▶ _Prompt_:
Your task is to copy each line of the material below that includes "CASA".
---------- Input records
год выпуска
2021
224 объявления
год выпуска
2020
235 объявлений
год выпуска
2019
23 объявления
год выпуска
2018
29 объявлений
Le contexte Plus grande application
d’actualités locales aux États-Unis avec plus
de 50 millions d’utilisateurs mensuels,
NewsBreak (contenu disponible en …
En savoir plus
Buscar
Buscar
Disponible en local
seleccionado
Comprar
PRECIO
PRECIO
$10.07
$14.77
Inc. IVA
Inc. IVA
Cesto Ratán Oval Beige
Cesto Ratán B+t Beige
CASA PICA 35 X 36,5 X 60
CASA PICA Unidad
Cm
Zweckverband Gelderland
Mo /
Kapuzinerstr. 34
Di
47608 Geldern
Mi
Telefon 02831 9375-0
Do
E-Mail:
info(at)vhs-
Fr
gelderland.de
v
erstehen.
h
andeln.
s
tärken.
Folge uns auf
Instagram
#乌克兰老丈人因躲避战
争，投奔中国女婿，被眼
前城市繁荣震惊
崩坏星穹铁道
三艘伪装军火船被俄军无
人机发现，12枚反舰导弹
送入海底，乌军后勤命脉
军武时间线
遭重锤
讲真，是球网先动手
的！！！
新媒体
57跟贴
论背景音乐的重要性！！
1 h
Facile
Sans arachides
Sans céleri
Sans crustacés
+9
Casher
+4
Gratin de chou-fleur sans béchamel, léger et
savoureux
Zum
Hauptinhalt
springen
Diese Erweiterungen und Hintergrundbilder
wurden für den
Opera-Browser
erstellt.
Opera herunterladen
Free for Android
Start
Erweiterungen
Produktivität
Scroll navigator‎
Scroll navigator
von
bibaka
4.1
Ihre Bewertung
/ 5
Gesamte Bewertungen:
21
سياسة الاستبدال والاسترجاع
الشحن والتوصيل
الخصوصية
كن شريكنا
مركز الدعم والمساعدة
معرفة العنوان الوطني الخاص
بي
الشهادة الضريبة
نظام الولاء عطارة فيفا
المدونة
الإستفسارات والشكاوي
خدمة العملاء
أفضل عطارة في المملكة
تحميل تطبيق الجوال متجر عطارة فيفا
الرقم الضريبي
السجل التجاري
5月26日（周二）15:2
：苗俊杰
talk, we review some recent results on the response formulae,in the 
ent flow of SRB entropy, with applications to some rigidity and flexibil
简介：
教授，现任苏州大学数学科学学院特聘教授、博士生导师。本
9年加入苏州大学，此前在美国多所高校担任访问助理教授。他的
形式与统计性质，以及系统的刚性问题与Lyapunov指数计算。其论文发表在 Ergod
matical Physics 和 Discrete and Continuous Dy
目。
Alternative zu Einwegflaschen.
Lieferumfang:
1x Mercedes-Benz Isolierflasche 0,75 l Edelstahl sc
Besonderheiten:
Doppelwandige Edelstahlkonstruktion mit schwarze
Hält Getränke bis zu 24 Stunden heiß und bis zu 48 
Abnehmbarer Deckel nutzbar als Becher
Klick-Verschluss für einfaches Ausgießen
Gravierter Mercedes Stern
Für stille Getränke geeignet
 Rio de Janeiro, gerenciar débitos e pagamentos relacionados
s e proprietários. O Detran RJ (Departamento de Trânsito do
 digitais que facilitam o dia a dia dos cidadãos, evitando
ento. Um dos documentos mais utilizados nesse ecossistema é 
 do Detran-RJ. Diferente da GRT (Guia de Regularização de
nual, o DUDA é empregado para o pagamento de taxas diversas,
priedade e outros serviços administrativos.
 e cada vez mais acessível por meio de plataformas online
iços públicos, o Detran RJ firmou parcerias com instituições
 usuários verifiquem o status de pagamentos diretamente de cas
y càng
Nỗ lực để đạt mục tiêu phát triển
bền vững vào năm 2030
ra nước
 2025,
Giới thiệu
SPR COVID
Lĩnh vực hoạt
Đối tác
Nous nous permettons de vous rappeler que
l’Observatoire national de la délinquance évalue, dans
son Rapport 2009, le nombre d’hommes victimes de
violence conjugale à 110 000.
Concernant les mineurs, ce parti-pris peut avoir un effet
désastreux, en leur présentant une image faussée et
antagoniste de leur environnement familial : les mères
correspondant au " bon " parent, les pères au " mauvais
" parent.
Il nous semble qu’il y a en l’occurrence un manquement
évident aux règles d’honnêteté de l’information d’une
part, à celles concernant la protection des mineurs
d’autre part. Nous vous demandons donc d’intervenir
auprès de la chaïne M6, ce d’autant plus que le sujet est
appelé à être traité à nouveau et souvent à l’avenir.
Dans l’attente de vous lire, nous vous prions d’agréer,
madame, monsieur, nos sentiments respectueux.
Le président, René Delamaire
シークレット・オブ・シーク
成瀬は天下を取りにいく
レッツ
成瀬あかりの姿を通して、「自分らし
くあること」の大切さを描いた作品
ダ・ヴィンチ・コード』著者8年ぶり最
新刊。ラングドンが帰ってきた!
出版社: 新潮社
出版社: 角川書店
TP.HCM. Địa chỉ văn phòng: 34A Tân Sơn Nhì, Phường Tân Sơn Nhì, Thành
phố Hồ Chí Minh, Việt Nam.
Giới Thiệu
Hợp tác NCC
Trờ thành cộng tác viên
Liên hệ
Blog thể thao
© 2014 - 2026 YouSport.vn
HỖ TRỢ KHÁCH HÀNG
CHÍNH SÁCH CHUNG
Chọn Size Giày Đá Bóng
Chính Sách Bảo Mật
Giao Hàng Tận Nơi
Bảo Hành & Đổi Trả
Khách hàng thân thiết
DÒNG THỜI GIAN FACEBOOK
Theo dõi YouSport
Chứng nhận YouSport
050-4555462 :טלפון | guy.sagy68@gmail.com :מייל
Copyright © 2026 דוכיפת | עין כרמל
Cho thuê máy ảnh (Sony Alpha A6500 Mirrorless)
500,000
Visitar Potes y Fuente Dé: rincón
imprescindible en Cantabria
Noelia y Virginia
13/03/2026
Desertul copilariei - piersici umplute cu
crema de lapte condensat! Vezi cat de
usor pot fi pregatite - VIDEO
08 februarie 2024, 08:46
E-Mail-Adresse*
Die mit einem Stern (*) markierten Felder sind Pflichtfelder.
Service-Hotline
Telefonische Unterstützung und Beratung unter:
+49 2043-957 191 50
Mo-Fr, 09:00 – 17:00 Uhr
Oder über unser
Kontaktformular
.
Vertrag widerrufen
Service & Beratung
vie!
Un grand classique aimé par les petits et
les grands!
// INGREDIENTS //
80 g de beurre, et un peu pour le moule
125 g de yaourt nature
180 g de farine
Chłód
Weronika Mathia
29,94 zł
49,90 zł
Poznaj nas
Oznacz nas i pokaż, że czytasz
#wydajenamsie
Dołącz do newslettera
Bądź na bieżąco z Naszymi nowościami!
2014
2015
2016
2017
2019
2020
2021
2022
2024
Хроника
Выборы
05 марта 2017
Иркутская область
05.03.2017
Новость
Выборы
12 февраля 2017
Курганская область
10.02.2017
--------------------
▶ _Written reply_:
CASA PICA 35 X 36,5 X 60
CASA PICA Unidad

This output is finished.